Mocking File, confusion with generic

I'm trying to mock a std::fs::File for a data structure so I can either use it in memory or write it to disk. I ran into a strange problem. I can use a mut &File to read or write, but I can't do the same thing if the function uses a generic. The motivation here is that the "file" itself is read only, stored in a struct, and I don't want to take a &mut self reference

Here's the simplest demonstration. As far as I can tell, these two functions should behave exactly the same. Why does func1 compile and func2 doesn't?

use std::fs::File;
use std::io::Read;

fn func1(f: File) {
    let mut ref_f = &f;
    let mut contents = vec![];
    ref_f.read_to_end(&mut contents);
}

trait FileLike: Read {}
impl<T> FileLike for T where T: Read {}

fn func2<F: FileLike>(f: F) {
    let mut ref_f = &f;
    let mut contents = vec![];
    ref_f.read_to_end(&mut contents);
}

outputs:

   Compiling playground v0.0.1 (/playground)
warning: variable does not need to be mutable
  --> src/lib.rs:15:9
   |
15 |     let mut ref_f = &f;
   |         ----^^^^^
   |         |
   |         help: remove this `mut`
   |
   = note: `#[warn(unused_mut)]` on by default

error[E0596]: cannot borrow `*ref_f` as mutable, as it is behind a `&` reference
  --> src/lib.rs:17:5
   |
15 |     let mut ref_f = &f;
   |                     -- help: consider changing this to be a mutable reference: `&mut f`
16 |     let mut contents = vec![];
17 |     ref_f.read_to_end(&mut contents);
   |     ^^^^^^^^^^^^^^^^^^^^^^^^^^^^^^^^ `ref_f` is a `&` reference, so the data it refers to cannot be borrowed as mutable

For more information about this error, try `rustc --explain E0596`.
warning: `playground` (lib) generated 1 warning
error: could not compile `playground` due to previous error; 1 warning emitted

The Read trait uses methods which take &mut, but the File struct implements Read for both &File and File, so it is possible to use Read methods even if you only have a shared reference because you end up using &mut &File in the actual method call, which works.
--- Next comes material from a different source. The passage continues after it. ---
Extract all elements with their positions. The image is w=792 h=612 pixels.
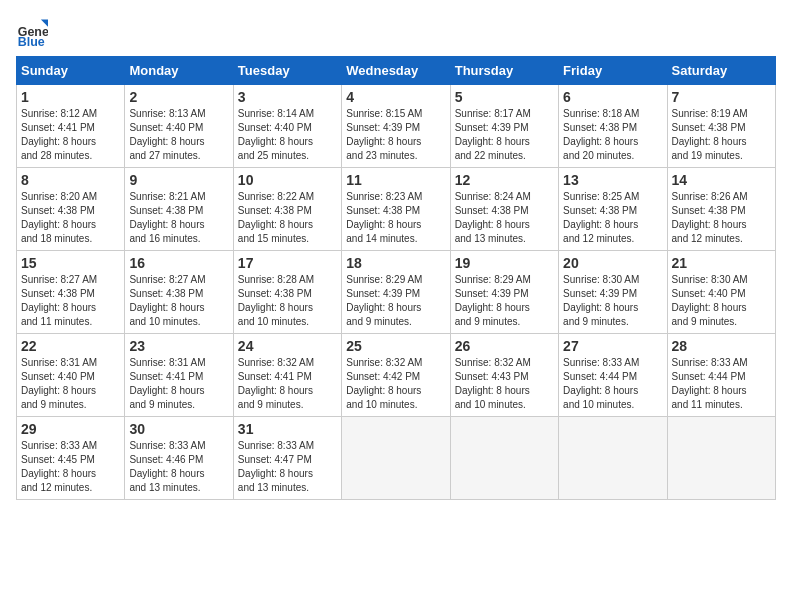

In your generic version, it just has some &T where T implements Read, but it isn't known if &T (ref_f) implements Read as well. Instead, I would probably implement it like:

fn func2<F: FileLike>(mut f: F) {
    let ref_f = &mut f;
    let mut contents = vec![];
    ref_f.read_to_end(&mut contents);
}
3 Likes

Thanks for your response. That makes sense. The FileLike object is stored in a struct. How can I do this without running into the "move out of shared reference" error?

You might need to provide a more complete example, but in that case func2() sounds like it should take a &mut of FileLike in the first place rather than taking ownership.

1 Like

What I'm trying to build is a concurrently-readable (read only) data structure backed either by a file or by memory. To make that work, I don't want to take a &mut self reference, as that would require locking and make concurrent reads impossible. The file-backed structure needs to be lazy-loading, as the files are potentially huge. I wanted to let the OS handle paging, which led me to the File-based interface. I'm also using serde to deserialize_from variably-sized objects from different points in the file, so I need the Read support.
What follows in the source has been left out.